Verification-based engineering is a form of model-based engineering. It uses formal verification to automate the verification that the controller model satisfies its requirements.
The following figure shows a simplified development process for verification-based engineering of supervisory controllers:
The verification-based engineering process is very much similar to the model-based engineering process. The only difference is the way the verification of the controller (model) against its specified requirements is performed. Verification-based engineering uses formal verification, or model checking, to mathematically prove a certain property holds. Such properties could for instance be the absence of deadlock or livelock, or that a bridge may only open if its corresponding traffic lights have been set to signal a red light. Formal verification can prove that such properties hold for every conceivable scenario.

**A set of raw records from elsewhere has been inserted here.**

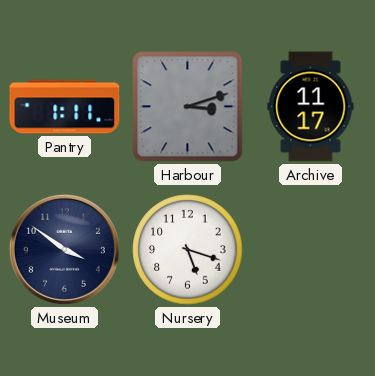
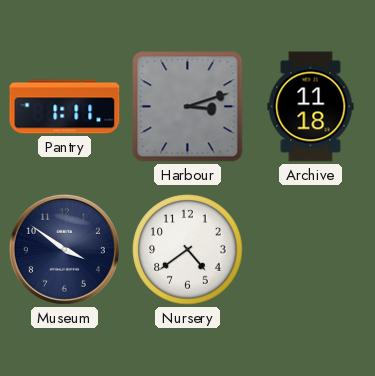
Archive: 11:17 -> 11:18
Nursery: 5:18 -> 4:39
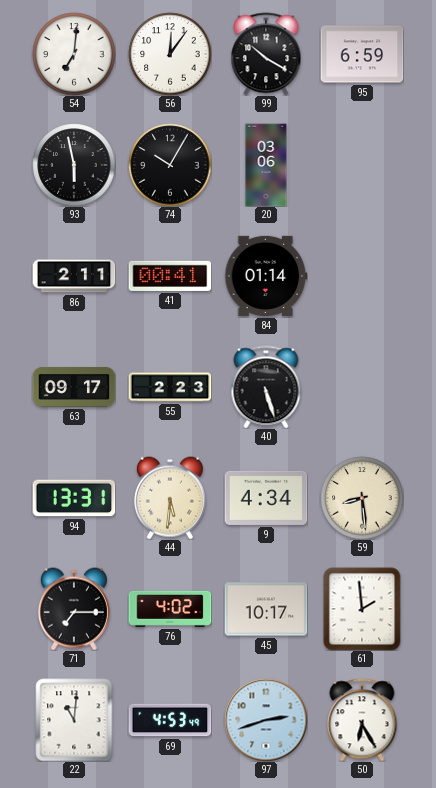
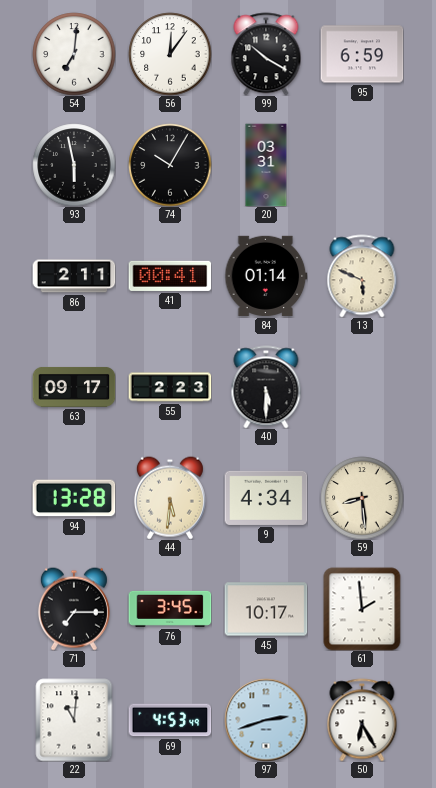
20: 03:06 -> 03:31
13: none -> 5:49
40: 5:27 -> 5:30
94: 13:31 -> 13:28
76: 4:02 -> 3:45
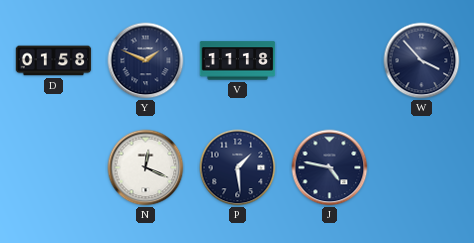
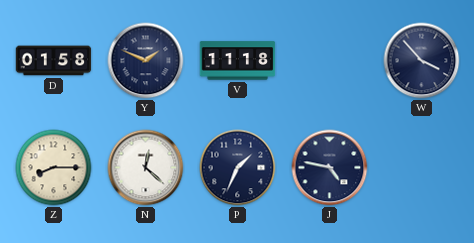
Z: none -> 8:15
N: 12:19 -> 12:22
P: 1:29 -> 1:34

If a property does not hold, formal verification produces counter examples, typically in the form of a sequences of inputs that lead to states in the controller model where the property is not satisfied. This makes it possible to pinpoint the problem in the model, and address it. It is often an iterative process to address such issues, perform verification again, address more issues, perform verification again, etc. If no counter examples are produced, all verified properties are guaranteed to be satisfied by the controller model.
To employ formal verification not only the controller model must be formally specified, but also the properties to check. This means that the requirements are no longer specified in natural language in documents, but in mathematically unambiguous specifications. An example is state machines that define the order in which things may happen, such as that a certain sensor must go on before an actuator can be enabled. Another example is logical formulas that indicate that certain combinations of states in the controller models should never occur, e.g., they could indicate a collision that is to be prevented.
Verification-based engineering has all the benefits of model-based engineering. Additionally, it has the following benefit:
- Formal verification guarantees that the requirements are satisfied
Formal verification considers every conceivable scenario. It can therefore mathematically prove that a specified requirement is satisfied by the controller (model). It is thus more powerful than testing, which typically covers only a limited number of scenarios and is then not exhaustive.
Even though verification-based engineering has many benefits, companies should not underestimate how significantly different it is from traditional engineering or even from lesser-automated forms of model-based engineering. They should consider and manage the challenges particular to this engineering approach.